Cell Host and Microbe. 15 January 2014. doi: 10.1016/j.chom.2013.12.003
2. Un type de cellule rare au potentiel antigrippal: Le professeur agrégé Jörg Fritz, du Département de microbiologie et d’immunologie, a caractérisé un nouveau type de cellules dans les poumons de la souris, les cellules lymphoïdes innées de type 2 (ILC2). Nous pouvons tirer de ces cellules rares des leçons importantes sur leur mode de développement et leur façon de modifier leur réponse immunitaire au virus de la grippe. Les ILC2 semblent en effet contribuer à maintenir l’intégrité de la barrière épithéliale respiratoire et l’homéostasie des tissus pulmonaires après les infections virales. À l’inverse de ces fonctions protectrices, les ILC2 peuvent aussi déclencher des réponses immunitaires dérégulées qui peuvent aggraver l’infection. Une meilleure compréhension de ces deux types de réponses des ILC2 pourrait ouvrir des avenues potentielles de prévention et de traitement des infections respiratoires, qui représentent un fardeau immense à l’échelle mondiale.
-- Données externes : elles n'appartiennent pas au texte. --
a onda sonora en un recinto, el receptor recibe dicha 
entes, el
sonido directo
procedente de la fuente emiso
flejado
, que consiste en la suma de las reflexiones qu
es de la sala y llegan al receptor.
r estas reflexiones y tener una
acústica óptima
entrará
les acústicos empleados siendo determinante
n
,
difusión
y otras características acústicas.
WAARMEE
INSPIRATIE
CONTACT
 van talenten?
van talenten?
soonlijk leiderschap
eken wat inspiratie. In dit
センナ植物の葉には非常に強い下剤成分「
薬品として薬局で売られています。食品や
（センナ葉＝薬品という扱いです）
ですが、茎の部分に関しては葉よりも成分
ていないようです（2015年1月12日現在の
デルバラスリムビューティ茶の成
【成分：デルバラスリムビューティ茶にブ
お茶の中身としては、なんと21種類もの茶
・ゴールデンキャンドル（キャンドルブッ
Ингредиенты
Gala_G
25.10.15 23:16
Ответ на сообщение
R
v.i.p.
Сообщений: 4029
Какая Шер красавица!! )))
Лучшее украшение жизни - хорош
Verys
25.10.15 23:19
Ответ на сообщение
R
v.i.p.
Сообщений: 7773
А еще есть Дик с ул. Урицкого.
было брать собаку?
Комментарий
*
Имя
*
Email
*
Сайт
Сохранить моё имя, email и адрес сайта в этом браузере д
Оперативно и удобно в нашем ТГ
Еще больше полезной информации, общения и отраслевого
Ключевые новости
Nature Immunology. 2016 Jan;17(1):65-75. doi: 10.1038/ni.3308. Epub 2015 Nov 23. Type I interferon restricts type 2 immunopathology through the regulation of group 2 innate lymphoid cells.
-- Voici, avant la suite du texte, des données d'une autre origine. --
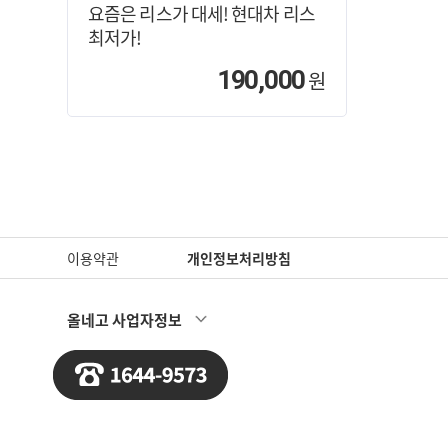
요즘은 리스가 대세! 현대차 리스
최저가!
190,000
원
이용약관
개인정보처리방침
올네고 사업자정보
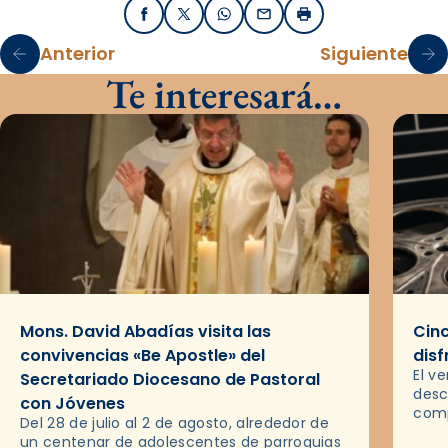
Facebook
X / Twitter
WhatsApp
Email
Imprimir
Anterior
Siguiente
Te interesará…
Mons. David Abadías visita las
Cinc
convivencias «Be Apostle» del
disf
El v
Secretariado Diocesano de Pastoral
desc
con Jóvenes
comp
Del 28 de julio al 2 de agosto, alrededor de
ocas
un centenar de adolescentes de parroquias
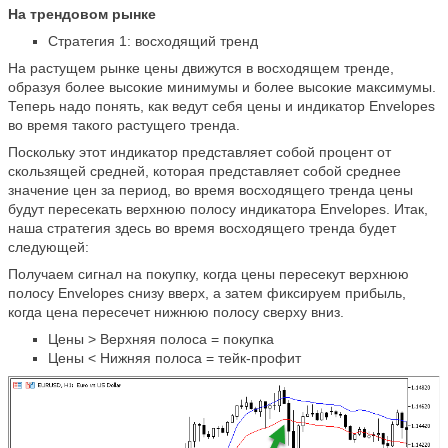
На трендовом рынке
Стратегия 1: восходящий тренд
На растущем рынке цены движутся в восходящем тренде,
образуя более высокие минимумы и более высокие максимумы.
Теперь надо понять, как ведут себя цены и индикатор Envelopes
во время такого растущего тренда.
Поскольку этот индикатор представляет собой процент от
скользящей средней, которая представляет собой среднее
значение цен за период, во время восходящего тренда цены
будут пересекать верхнюю полосу индикатора Envelopes. Итак,
наша стратегия здесь во время восходящего тренда будет
следующей:
Получаем сигнал на покупку, когда цены пересекут верхнюю
полосу Envelopes снизу вверх, а затем фиксируем прибыль,
когда цена пересечет нижнюю полосу сверху вниз.
Цены > Верхняя полоса = покупка
Цены < Нижняя полоса = тейк-профит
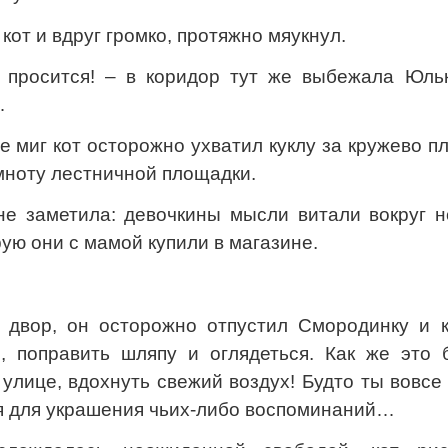
кот и вдруг громко, протяжно мяукнул.
 просится! – в коридор тут же выбежала Юльк
…
е миг кот осторожно ухватил куклу за кружево п
емноту лестничной площадки.
не заметила: девочкины мысли витали вокруг н
ую они с мамой купили в магазине.
о двор, он осторожно отпустил Смородинку и к
и, поправить шляпу и оглядеться. Как же это 
улице, вдохнуть свежий воздух! Будто ты вовсе
ая для украшения чьих-либо воспоминаний…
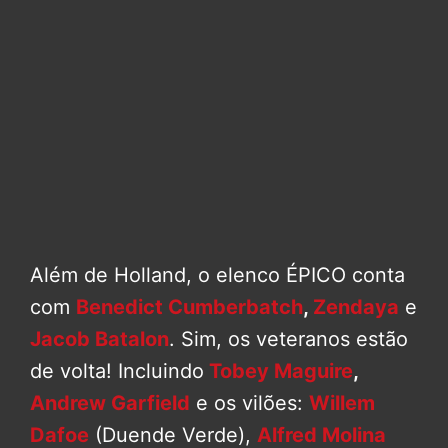
Além de Holland, o elenco ÉPICO conta
com
Benedict Cumberbatch
,
Zendaya
e
Jacob Batalon
. Sim, os veteranos estão
de volta! Incluindo
Tobey Maguire
,
Andrew Garfield
e os vilões:
Willem
Dafoe
(Duende Verde),
Alfred Molina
3. La cystéamine contre le paludisme pharmacorésistant: Le professeur Philippe Gros, du Département de biochimie, et son équipe étudient la réponse à la cystéamine (un médicament approuvé pour le traitement d’une maladie rénale appelée cystinose néphropathique) chez les souris infectées au Plasmodium falciparum, le parasite à l’origine du neuropaludisme. L’usage prometteur de ce médicament comme adjuvant de l’artémisinine (un antipaludique auquel le parasite a développé une résistance) fait maintenant l’objet d’essais cliniques. Autre bienfait: lorsqu’elle est combinée à la cystéamine, l’artémisinine peut être administrée en doses plus faibles. Cette découverte pourrait profiter à des millions de personnes, en particulier les enfants, qui sont le plus touchés par le paludisme.
Malaria Journal.2016 May 6;15(1):260. doi: 10.1186/s12936-016-1317-3.